Fitting the Model Isn't the Same as Running It Well
Mozhgan Kabiri Chimeh (LinkedIn), a developer relations manager at NVIDIA, opened her AI Engineer Europe talk with the pain point that drives most AI developers to the cloud: you either run out of memory or you don't have the right software stack. The result is that development iteration speed depends on shared infrastructure, where your work gets scheduled against everyone else's compute jobs.
Her talk walks through benchmarking open-source models from 1.5 billion to 14 billion parameters on a local workstation, with a focus on the trade-offs between throughput, latency, and quantization format. It's a data-driven argument for when local inference makes sense -- and what actually determines whether it's viable.
"This isn't a theoretical talk, it's a data-driven journey through the trade-offs of modern AI infrastructure."
Memory Capacity Is Not Memory Bandwidth
The central insight Kabiri Chimeh presents is a distinction that's easy to overlook. A workstation with 128 GB of unified memory can fit models up to roughly 200 billion parameters. But fitting a model into memory is not the same as running it at useful speeds.

Throughput is governed by how efficiently the system moves data through memory, not just how much it can hold. She argues that this is where most local inference setups fall short -- developers load a model, confirm it runs, and then discover the tokens-per-second rate makes interactive use impractical.
"Memory capacity is not the same as memory bandwidth."
Quantization as the Decisive Lever
This is where Mozhgan's benchmarks get interesting. She tested the Qwen model family at different sizes and precision formats, and the results show that quantization format choice matters as much as the hardware itself.
The headline numbers for a 14 billion parameter model:
- Base (unquantized): 8.40 tokens/second
- 4-bit quantized (NVFP4): 20.19 tokens/second
That's a 2.4x improvement from quantization alone -- on the same hardware, with the same model.
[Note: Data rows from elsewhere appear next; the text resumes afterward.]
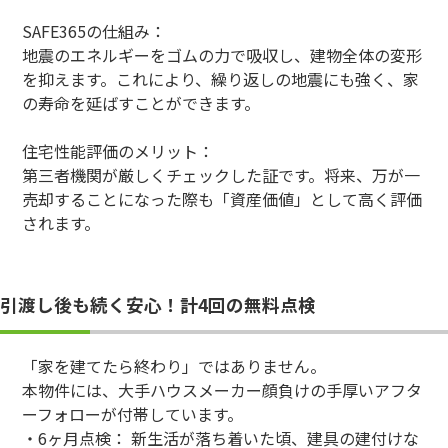
SAFE365の仕組み：
地震のエネルギーをゴムの力で吸収し、建物全体の変形
を抑えます。これにより、繰り返しの地震にも強く、家
の寿命を延ばすことができます。
住宅性能評価のメリット：
第三者機関が厳しくチェックした証です。将来、万が一
売却することになった際も「資産価値」として高く評価
されます。
引渡し後も続く安心！計4回の無料点検
「家を建てたら終わり」ではありません。
本物件には、大手ハウスメーカー顔負けの手厚いアフタ
ーフォローが付帯しています。
・6ヶ月点検： 新生活が落ち着いた頃、建具の建付けな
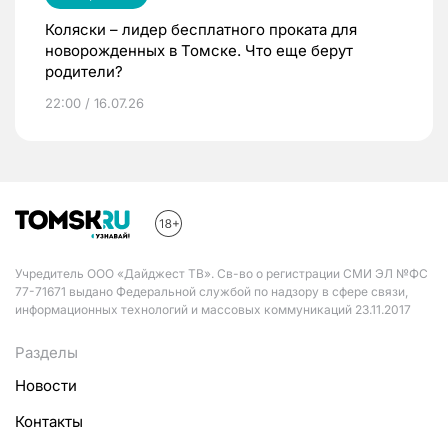
Коляски – лидер бесплатного проката для
новорожденных в Томске. Что еще берут
родители?
22:00 / 16.07.26
Учредитель ООО «Дайджест ТВ». Св-во о регистрации СМИ ЭЛ №ФС
77-71671 выдано Федеральной службой по надзору в сфере связи,
информационных технологий и массовых коммуникаций 23.11.2017
Разделы
Новости
Контакты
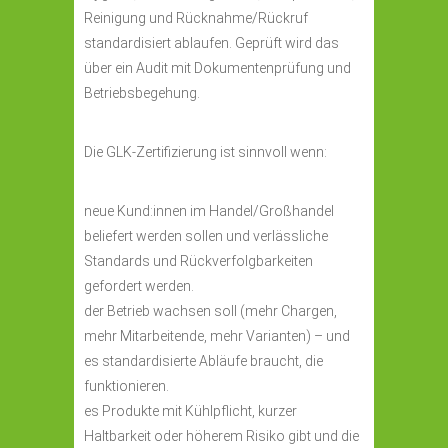
Reinigung und Rücknahme/Rückruf
standardisiert ablaufen. Geprüft wird das
über ein Audit mit Dokumentenprüfung und
Betriebsbegehung.
Die GLK-Zertifizierung ist sinnvoll wenn:
neue Kund:innen im Handel/Großhandel
beliefert werden sollen und verlässliche
Standards und Rückverfolgbarkeiten
gefordert werden.
der Betrieb wachsen soll (mehr Chargen,
mehr Mitarbeitende, mehr Varianten) – und
es standardisierte Abläufe braucht, die
funktionieren.
es Produkte mit Kühlpflicht, kurzer
Haltbarkeit oder höherem Risiko gibt und die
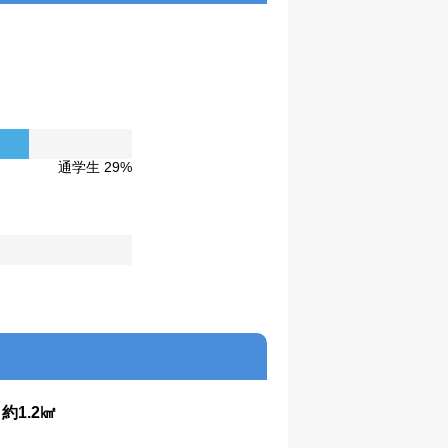
通学生 29%
：
約1.2㎢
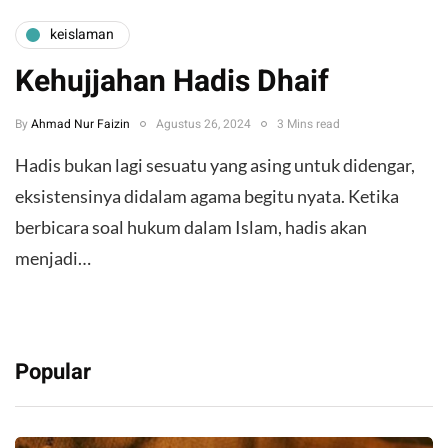
keislaman
Kehujjahan Hadis Dhaif
By
Ahmad Nur Faizin
Agustus 26, 2024
3 Mins read
Hadis bukan lagi sesuatu yang asing untuk didengar,
eksistensinya didalam agama begitu nyata. Ketika
berbicara soal hukum dalam Islam, hadis akan
menjadi…
Popular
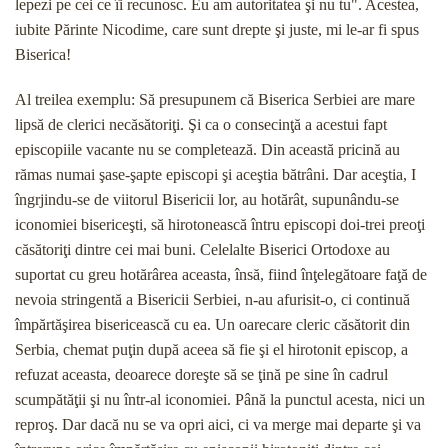
lepezi pe cei ce îi recunosc. Eu am autoritatea şi nu tu". Acestea,
iubite Părinte Nicodime, care sunt drepte şi juste, mi le-ar fi spus
Biserica!
Al treilea exemplu: Să presupunem că Biserica Serbiei are mare
lipsă de clerici necăsătoriţi. Şi ca o consecinţă a acestui fapt
episcopiile vacante nu se completează. Din această pricină au
rămas numai şase-şapte episcopi şi aceştia bătrâni. Dar aceştia, I
îngrjindu-se de viitorul Bisericii lor, au hotărât, supunându-se
iconomiei bisericeşti, să hirotonească întru episcopi doi-trei preoţi
căsătoriţi dintre cei mai buni. Celelalte Biserici Ortodoxe au
suportat cu greu hotărârea aceasta, însă, fiind înţelegătoare faţă de
nevoia stringentă a Bisericii Serbiei, n-au afurisit-o, ci continuă
împărtăşirea bisericească cu ea. Un oarecare cleric căsătorit din
Serbia, chemat puţin după aceea să fie şi el hirotonit episcop, a
refuzat aceasta, deoarece doreşte să se ţină pe sine în cadrul
scumpătăţii şi nu într-al iconomiei. Până la punctul acesta, nici un
reproş. Dar dacă nu se va opri aici, ci va merge mai departe şi va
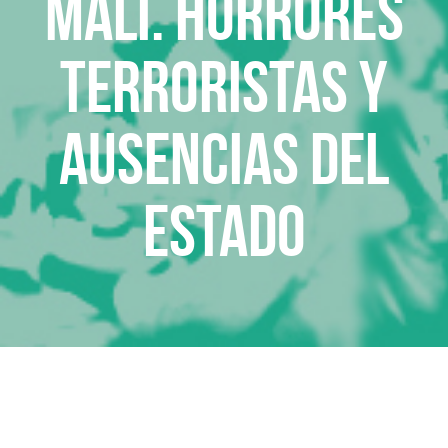
Mali. Horrores
terroristas y
ausencias del
Estado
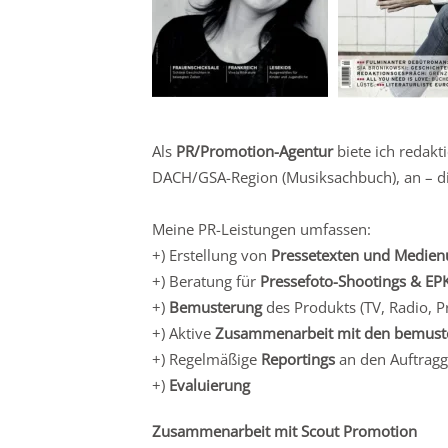
Als
PR/Promotion-Agentur
biete ich redakt
DACH/GSA-Region (Musiksachbuch), an – die
Meine PR-Leistungen umfassen:
+) Erstellung von
Pressetexten und Medien
+) Beratung für
Pressefoto-Shootings & EP
+)
Bemusterung
des Produkts (TV, Radio, P
+) Aktive
Zusammenarbeit mit den bemust
+) Regelmäßige
Reportings
an den Auftrag
+)
Evaluierung
Zusammenarbeit mit Scout Promotion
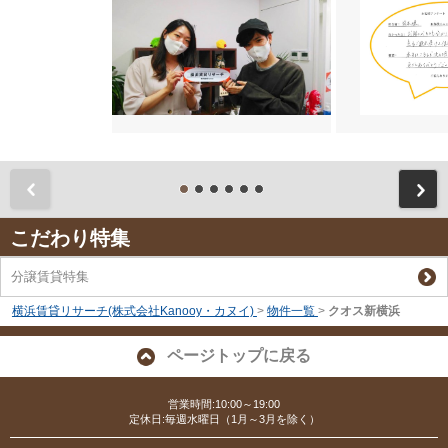
前
こだわり特集
分譲賃貸特集
横浜賃貸リサーチ(株式会社Kanooy・カヌイ)
>
物件一覧
>
クオス新横浜
ページトップに戻る
営業時間:10:00～19:00
定休日:毎週水曜日（1月～3月を除く）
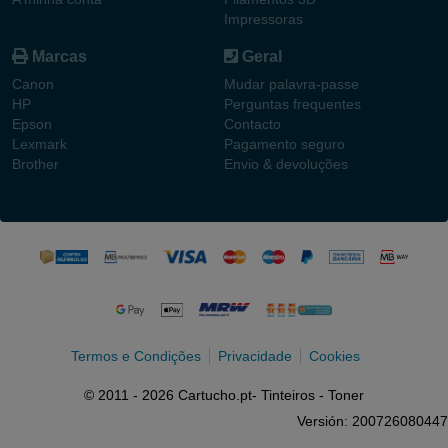
Impressoras
Marcas
Geral
Canon
Mudar palavra-passe
HP
Perguntas frequentes
Epson
Contacto
Lexmark
Pagamento seguro
Brother
Envio & devoluções
Termos e Condições
Privacidade
Cookies
© 2011 - 2026 Cartucho.pt- Tinteiros - Toner
Versión: 200726080447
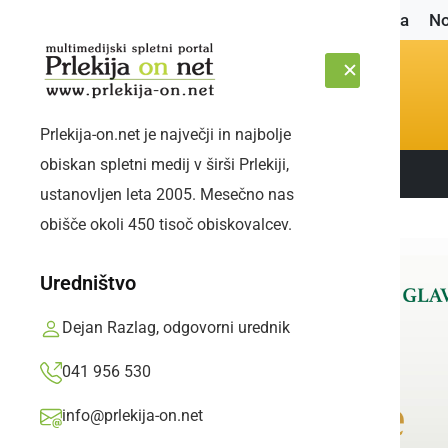
Naslovnica
No
Prlekija-on.net je največji in najbolje
obiskan spletni medij v širši Prlekiji,
Sledite nam:
PETEK, 7. AVGUST 2026
ustanovljen leta 2005. Mesečno nas
obišče okoli 450 tisoč obiskovalcev.
Uredništvo
Dejan Razlag, odgovorni urednik
041 956 530
info@prlekija-on.net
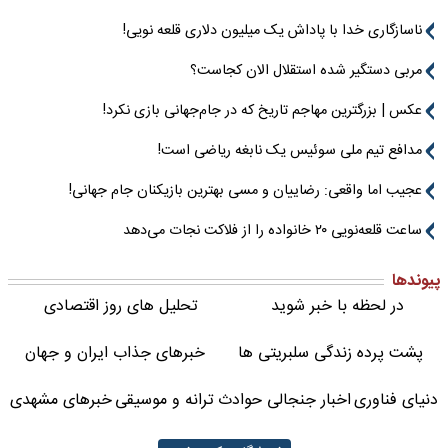
ناسازگاری خدا با پاداش یک میلیون دلاری قلعه نویی!
مربی دستگیر شده استقلال الان کجاست؟
عکس | بزرگترین مهاجم تاریخ که در جام‌جهانی بازی نکرد!
مدافع تیم ملی سوئیس یک نابغه ریاضی است!
عجیب اما واقعی: رضاییان و مسی بهترین بازیکنان جام جهانی!
ساعت قلعه‌نویی ۲۰ خانواده را از فلاکت نجات می‌دهد
پیوندها
در لحظه با خبر شوید
تحلیل های روز اقتصادی
پشت پرده زندگی سلبریتی ها
خبرهای جذاب ایران و جهان
دنیای فناوری
اخبار جنجالی حوادث
ترانه و موسیقی
خبرهای مشهدی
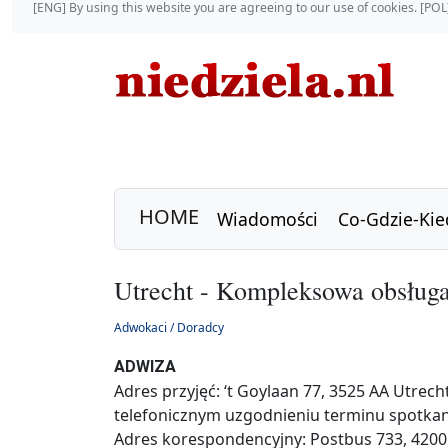
[ENG] By using this website you are agreeing to our use of cookies. [P
HOME
Wiadomości
Co-Gdzie-Kie
Utrecht - Kompleksowa obsłu
Adwokaci / Doradcy
ADWIZA
Adres przyjęć: ‘t Goylaan 77, 3525 AA Utrech
telefonicznym uzgodnieniu terminu spotkan
Adres korespondencyjny: Postbus 733, 4200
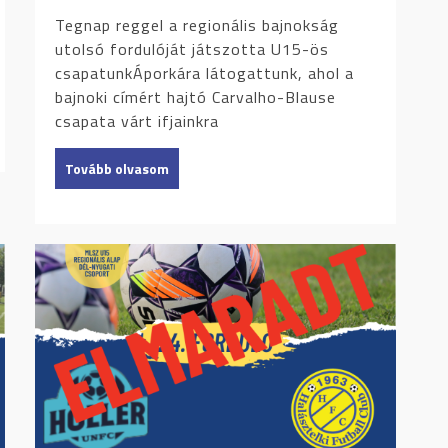
Tegnap reggel a regionális bajnokság
utolsó fordulóját játszotta U15-ös
csapatunkÁporkára látogattunk, ahol a
bajnoki címért hajtó Carvalho-Blause
csapata várt ifjainkra
Tovább olvasom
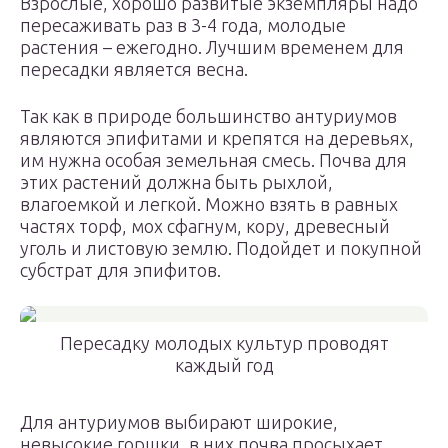
Взрослые, хорошо развитые экземпляры надо
пересаживать раз в 3-4 года, молодые
растения – ежегодно. Лучшим временем для
пересадки является весна.
Так как в природе большинство антуриумов
являются эпифитами и крепятся на деревьях,
им нужна особая земельная смесь. Почва для
этих растений должна быть рыхлой,
влагоемкой и легкой. Можно взять в равных
частях торф, мох сфагнум, кору, древесный
уголь и листовую землю. Подойдет и покупной
субстрат для эпифитов.
Пересадку молодых культур проводят
каждый год
Для антуриумов выбирают широкие,
невысокие горшки, в них почва просыхает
For context, she notes that 20 tokens per second exceeds average human reading speed, which puts it in the range of viable interactive use.
At the smaller end, a 1.5 billion parameter instruct model hit 61.73 tokens per second. The pattern is clear: model size sets the ceiling, but quantization determines whether you're anywhere near it.
"On Blackwell hardware, the choice of quantization format is just as important as the hardware itself."
She describes 4-bit floating point quantization as effectively increasing "intelligence per byte" -- allowing a 14 billion parameter model to feel as responsive as a much smaller one.

Benchmarking That's Worth Reproducing
Mozhgan doesn't just present numbers -- she walks through the methodology in detail, which is arguably the most transferable part of the talk. Her benchmarking harness follows a strict protocol:
- Environment isolation via Docker containers
- Three mandatory warm-up runs before any measurement
- Background GPU metrics logging at one-second intervals
- Each run generates a unique directory with timestamp and sanitized model ID
- Full capture of model endpoint response and metrics
- Versioned artifacts containing metadata and benchmark results

She measures two key metrics: completion tokens per second (raw throughput) and time to first token (TTFT), which captures user-perceived responsiveness. The TTFT measurement uses explicit streaming response handling, timestamping the first chunk from the model server.
The TTFT results reinforce the quantization story: the 4-bit quantized 14B model is 3.4x faster to first token than the unquantized version.

When Local Compute Is the Right Choice
Mozhgan frames local inference not as a replacement for the cloud but as a complement. She identifies three use cases where it makes the most sense:
- Steady-state workloads -- predictable inference demand that doesn't need elastic scaling
- Privacy-sensitive data -- when data governance means nothing leaves the building
- Rapid prototyping -- fast iteration cycles without waiting for shared infrastructure
"The key idea here is not replacing the cloud, but bringing powerful AI development closer to the developer."
The software stack she demonstrates uses the same serving framework (vLLM) and containerized environment that runs in data center deployments. Her point is that workflows developed locally can move to larger infrastructure without rearchitecting -- the iteration happens close to the developer, and the scaling happens later.
The Takeaway
Kabiri Chimeh's argument comes down to a practical framework: if your model fits in memory, the next question isn't whether it runs -- it's how fast. Quantization format is the lever that determines whether local inference is a viable development workflow or a frustrating bottleneck. Match your quantization to your use case, benchmark rigorously, and scale out only when the workload demands it.
"Run locally, iterate quickly, and when ready, scale to data center or cloud."
Mozhgan Kabiri Chimeh spoke at AI Engineer Europe 2026. Developer relations manager at NVIDIA.